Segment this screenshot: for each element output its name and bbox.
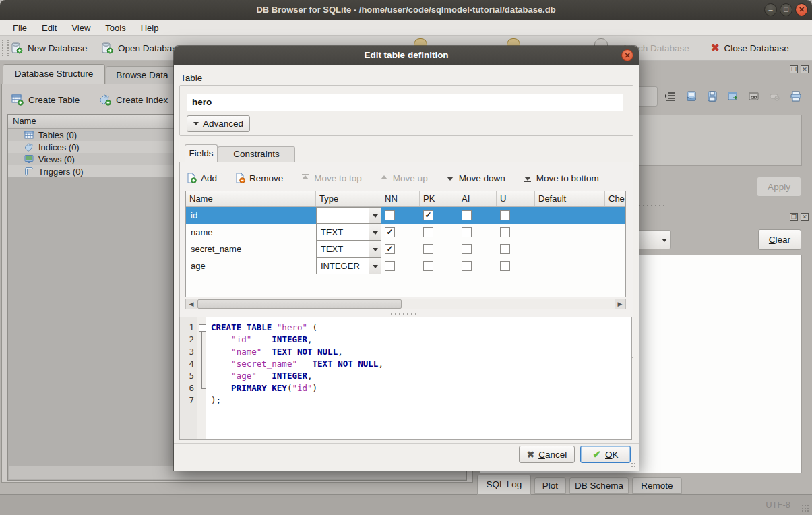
column-header-check[interactable]: Check xyxy=(605,191,626,206)
pk-checkbox[interactable] xyxy=(423,227,433,237)
field-row-name[interactable]: nameTEXT✓ xyxy=(186,224,625,241)
column-header-ai[interactable]: AI xyxy=(458,191,497,206)
type-combobox[interactable]: TEXT xyxy=(316,241,381,258)
print-button[interactable] xyxy=(787,88,805,105)
create-table-button[interactable]: Create Table xyxy=(11,91,80,109)
scroll-right-icon[interactable]: ▶ xyxy=(615,299,625,309)
cancel-button[interactable]: ✖ Cancel xyxy=(519,446,575,463)
dock-float-icon[interactable]: ❐ xyxy=(790,213,798,221)
table-name-input[interactable]: hero xyxy=(187,94,623,111)
move-to-top-button[interactable]: Move to top xyxy=(301,173,362,183)
move-to-bottom-button[interactable]: Move to bottom xyxy=(523,173,599,183)
ai-checkbox[interactable] xyxy=(462,227,472,237)
tab-db-schema[interactable]: DB Schema xyxy=(569,477,629,494)
dock-float-icon[interactable]: ❐ xyxy=(790,65,798,73)
tab-remote[interactable]: Remote xyxy=(632,477,682,494)
open-database-button[interactable]: Open Database xyxy=(101,39,182,57)
tab-browse-data[interactable]: Browse Data xyxy=(106,66,179,84)
maximize-icon[interactable]: □ xyxy=(780,3,792,16)
scroll-left-icon[interactable]: ◀ xyxy=(186,299,197,309)
resize-grip[interactable] xyxy=(801,504,809,512)
nn-checkbox[interactable]: ✓ xyxy=(385,244,395,254)
dock-splitter-handle[interactable] xyxy=(637,204,667,207)
pk-checkbox[interactable]: ✓ xyxy=(423,210,433,220)
column-header-name[interactable]: Name xyxy=(186,191,316,206)
column-header-u[interactable]: U xyxy=(497,191,535,206)
tab-plot[interactable]: Plot xyxy=(534,477,566,494)
menu-tools[interactable]: Tools xyxy=(99,22,131,34)
check-cell[interactable] xyxy=(605,241,626,258)
field-name-cell[interactable]: id xyxy=(186,207,316,224)
field-name-cell[interactable]: age xyxy=(186,258,316,274)
default-cell[interactable] xyxy=(535,241,605,258)
field-name-cell[interactable]: name xyxy=(186,224,316,241)
type-combobox[interactable]: INTEGER xyxy=(316,258,381,274)
menu-help[interactable]: Help xyxy=(135,22,165,34)
dialog-resize-grip[interactable] xyxy=(631,462,637,468)
pk-checkbox[interactable] xyxy=(423,244,433,254)
remove-button[interactable]: Remove xyxy=(235,173,283,183)
create-index-button[interactable]: Create Index xyxy=(99,91,168,109)
field-row-secret_name[interactable]: secret_nameTEXT✓ xyxy=(186,241,625,258)
move-up-button[interactable]: Move up xyxy=(379,173,428,183)
field-name-cell[interactable]: secret_name xyxy=(186,241,316,258)
dock-close-icon[interactable]: ✕ xyxy=(801,213,809,221)
default-cell[interactable] xyxy=(535,258,605,274)
field-row-id[interactable]: idINTEGER✓ xyxy=(186,207,625,224)
tab-constraints[interactable]: Constraints xyxy=(218,146,295,162)
export-button[interactable] xyxy=(724,88,742,105)
sql-fold-column[interactable] xyxy=(197,317,206,439)
apply-button[interactable]: Apply xyxy=(757,177,801,197)
dialog-close-icon[interactable]: ✕ xyxy=(621,49,633,61)
ai-checkbox[interactable] xyxy=(462,261,472,271)
type-combobox[interactable]: TEXT xyxy=(316,224,381,241)
dock-close-icon[interactable]: ✕ xyxy=(801,65,809,73)
check-cell[interactable] xyxy=(605,207,626,224)
toolbar-drag-handle[interactable] xyxy=(2,40,9,56)
nn-checkbox[interactable]: ✓ xyxy=(385,227,395,237)
menu-view[interactable]: View xyxy=(65,22,96,34)
pk-checkbox[interactable] xyxy=(423,261,433,271)
type-combobox[interactable]: INTEGER xyxy=(316,207,381,224)
indent-button[interactable] xyxy=(662,88,679,105)
window-titlebar[interactable]: DB Browser for SQLite - /home/user/code/… xyxy=(0,0,812,20)
column-header-nn[interactable]: NN xyxy=(381,191,420,206)
new-database-button[interactable]: New Database xyxy=(11,39,88,57)
default-cell[interactable] xyxy=(535,207,605,224)
fields-grid-hscrollbar[interactable]: ◀ ▶ xyxy=(185,299,626,309)
menu-file[interactable]: File xyxy=(7,22,33,34)
u-checkbox[interactable] xyxy=(500,227,510,237)
nn-checkbox[interactable] xyxy=(385,261,395,271)
clear-log-button[interactable]: Clear xyxy=(758,229,801,250)
advanced-button[interactable]: Advanced xyxy=(187,115,250,132)
scrollbar-thumb[interactable] xyxy=(197,299,402,309)
field-row-age[interactable]: ageINTEGER xyxy=(186,258,625,274)
column-header-default[interactable]: Default xyxy=(535,191,605,206)
ai-checkbox[interactable] xyxy=(462,210,472,220)
close-database-button[interactable]: ✖ Close Database xyxy=(711,39,789,57)
add-button[interactable]: Add xyxy=(186,173,217,183)
dialog-titlebar[interactable]: Edit table definition ✕ xyxy=(174,46,639,65)
u-checkbox[interactable] xyxy=(500,210,510,220)
fold-marker-icon[interactable] xyxy=(197,322,206,334)
open-file-button[interactable] xyxy=(683,88,700,105)
save-file-button[interactable] xyxy=(704,88,721,105)
menu-edit[interactable]: Edit xyxy=(36,22,63,34)
ai-checkbox[interactable] xyxy=(462,244,472,254)
tab-sql-log[interactable]: SQL Log xyxy=(477,475,531,495)
u-checkbox[interactable] xyxy=(500,261,510,271)
link-button[interactable] xyxy=(745,88,763,105)
tab-fields[interactable]: Fields xyxy=(185,144,218,162)
sql-preview[interactable]: 1234567 CREATE TABLE "hero" ( "id" INTEG… xyxy=(179,317,632,440)
cell-mode-button[interactable] xyxy=(636,86,658,107)
column-header-type[interactable]: Type xyxy=(316,191,381,206)
dialog-splitter-handle[interactable] xyxy=(389,313,419,315)
close-icon[interactable]: ✕ xyxy=(795,3,808,16)
null-toggle-button[interactable] xyxy=(766,88,784,105)
u-checkbox[interactable] xyxy=(500,244,510,254)
ok-button[interactable]: ✔ OK xyxy=(580,446,631,463)
default-cell[interactable] xyxy=(535,224,605,241)
check-cell[interactable] xyxy=(605,258,626,274)
cell-editor-area[interactable] xyxy=(639,115,802,166)
column-header-pk[interactable]: PK xyxy=(420,191,458,206)
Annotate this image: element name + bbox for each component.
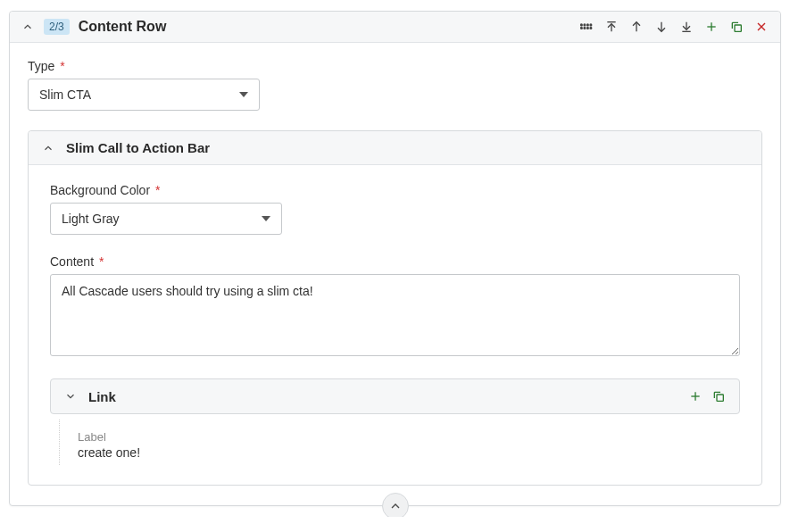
....
▶ **What you should do**
Transcribe the entries above verbatim, excluding any image.

▶ **Task output**
Segment this screenshot: for each element output its name and bbox.
column-header-check[interactable]: Check xyxy=(605,191,626,206)
pk-checkbox[interactable] xyxy=(423,227,433,237)
field-row-name[interactable]: nameTEXT✓ xyxy=(186,224,625,241)
column-header-ai[interactable]: AI xyxy=(458,191,497,206)
type-combobox[interactable]: TEXT xyxy=(316,241,381,258)
print-button[interactable] xyxy=(787,88,805,105)
create-table-button[interactable]: Create Table xyxy=(11,91,80,109)
scroll-right-icon[interactable]: ▶ xyxy=(615,299,625,309)
cancel-button[interactable]: ✖ Cancel xyxy=(519,446,575,463)
dock-float-icon[interactable]: ❐ xyxy=(790,213,798,221)
table-name-input[interactable]: hero xyxy=(187,94,623,111)
move-to-top-button[interactable]: Move to top xyxy=(301,173,362,183)
move-to-bottom-button[interactable]: Move to bottom xyxy=(523,173,599,183)
ai-checkbox[interactable] xyxy=(462,227,472,237)
tab-db-schema[interactable]: DB Schema xyxy=(569,477,629,494)
dock-float-icon[interactable]: ❐ xyxy=(790,65,798,73)
tab-remote[interactable]: Remote xyxy=(632,477,682,494)
open-database-button[interactable]: Open Database xyxy=(101,39,182,57)
tab-browse-data[interactable]: Browse Data xyxy=(106,66,179,84)
maximize-icon[interactable]: □ xyxy=(780,3,792,16)
scroll-left-icon[interactable]: ◀ xyxy=(186,299,197,309)
resize-grip[interactable] xyxy=(801,504,809,512)
nn-checkbox[interactable]: ✓ xyxy=(385,244,395,254)
dock-splitter-handle[interactable] xyxy=(637,204,667,207)
pk-checkbox[interactable]: ✓ xyxy=(423,210,433,220)
column-header-name[interactable]: Name xyxy=(186,191,316,206)
column-header-u[interactable]: U xyxy=(497,191,535,206)
tab-plot[interactable]: Plot xyxy=(534,477,566,494)
menu-tools[interactable]: Tools xyxy=(99,22,131,34)
check-cell[interactable] xyxy=(605,241,626,258)
field-name-cell[interactable]: id xyxy=(186,207,316,224)
field-name-cell[interactable]: age xyxy=(186,258,316,274)
default-cell[interactable] xyxy=(535,241,605,258)
field-name-cell[interactable]: name xyxy=(186,224,316,241)
type-combobox[interactable]: INTEGER xyxy=(316,258,381,274)
menu-help[interactable]: Help xyxy=(135,22,165,34)
dialog-resize-grip[interactable] xyxy=(631,462,637,468)
pk-checkbox[interactable] xyxy=(423,244,433,254)
remove-button[interactable]: Remove xyxy=(235,173,283,183)
create-index-button[interactable]: Create Index xyxy=(99,91,168,109)
field-row-secret_name[interactable]: secret_nameTEXT✓ xyxy=(186,241,625,258)
move-up-button[interactable]: Move up xyxy=(379,173,428,183)
field-name-cell[interactable]: secret_name xyxy=(186,241,316,258)
dock-close-icon[interactable]: ✕ xyxy=(801,213,809,221)
default-cell[interactable] xyxy=(535,258,605,274)
field-row-id[interactable]: idINTEGER✓ xyxy=(186,207,625,224)
tab-constraints[interactable]: Constraints xyxy=(218,146,295,162)
export-button[interactable] xyxy=(724,88,742,105)
sql-fold-column[interactable] xyxy=(197,317,206,439)
apply-button[interactable]: Apply xyxy=(757,177,801,197)
dialog-close-icon[interactable]: ✕ xyxy=(621,49,633,61)
ai-checkbox[interactable] xyxy=(462,261,472,271)
type-combobox[interactable]: TEXT xyxy=(316,224,381,241)
dock-close-icon[interactable]: ✕ xyxy=(801,65,809,73)
check-cell[interactable] xyxy=(605,207,626,224)
toolbar-drag-handle[interactable] xyxy=(2,40,9,56)
nn-checkbox[interactable]: ✓ xyxy=(385,227,395,237)
menu-view[interactable]: View xyxy=(65,22,96,34)
pk-checkbox[interactable] xyxy=(423,261,433,271)
type-combobox[interactable]: INTEGER xyxy=(316,207,381,224)
indent-button[interactable] xyxy=(662,88,679,105)
window-titlebar[interactable]: DB Browser for SQLite - /home/user/code/… xyxy=(0,0,812,20)
column-header-nn[interactable]: NN xyxy=(381,191,420,206)
new-database-button[interactable]: New Database xyxy=(11,39,88,57)
default-cell[interactable] xyxy=(535,207,605,224)
fields-grid-hscrollbar[interactable]: ◀ ▶ xyxy=(185,299,626,309)
menu-file[interactable]: File xyxy=(7,22,33,34)
u-checkbox[interactable] xyxy=(500,227,510,237)
nn-checkbox[interactable] xyxy=(385,261,395,271)
clear-log-button[interactable]: Clear xyxy=(758,229,801,250)
advanced-button[interactable]: Advanced xyxy=(187,115,250,132)
scrollbar-thumb[interactable] xyxy=(197,299,402,309)
field-row-age[interactable]: ageINTEGER xyxy=(186,258,625,274)
column-header-default[interactable]: Default xyxy=(535,191,605,206)
ai-checkbox[interactable] xyxy=(462,210,472,220)
close-database-button[interactable]: ✖ Close Database xyxy=(711,39,789,57)
add-button[interactable]: Add xyxy=(186,173,217,183)
dialog-titlebar[interactable]: Edit table definition ✕ xyxy=(174,46,639,65)
u-checkbox[interactable] xyxy=(500,210,510,220)
fold-marker-icon[interactable] xyxy=(197,322,206,334)
open-file-button[interactable] xyxy=(683,88,700,105)
save-file-button[interactable] xyxy=(704,88,721,105)
menu-edit[interactable]: Edit xyxy=(36,22,63,34)
ai-checkbox[interactable] xyxy=(462,244,472,254)
tab-sql-log[interactable]: SQL Log xyxy=(477,475,531,495)
u-checkbox[interactable] xyxy=(500,261,510,271)
link-button[interactable] xyxy=(745,88,763,105)
tab-fields[interactable]: Fields xyxy=(185,144,218,162)
sql-preview[interactable]: 1234567 CREATE TABLE "hero" ( "id" INTEG… xyxy=(179,317,632,440)
cell-mode-button[interactable] xyxy=(636,86,658,107)
column-header-type[interactable]: Type xyxy=(316,191,381,206)
dialog-splitter-handle[interactable] xyxy=(389,313,419,315)
close-icon[interactable]: ✕ xyxy=(795,3,808,16)
null-toggle-button[interactable] xyxy=(766,88,784,105)
u-checkbox[interactable] xyxy=(500,244,510,254)
ok-button[interactable]: ✔ OK xyxy=(580,446,631,463)
default-cell[interactable] xyxy=(535,224,605,241)
check-cell[interactable] xyxy=(605,258,626,274)
cell-editor-area[interactable] xyxy=(639,115,802,166)
column-header-pk[interactable]: PK xyxy=(420,191,458,206)
Annotate this image: element name + bbox for each component.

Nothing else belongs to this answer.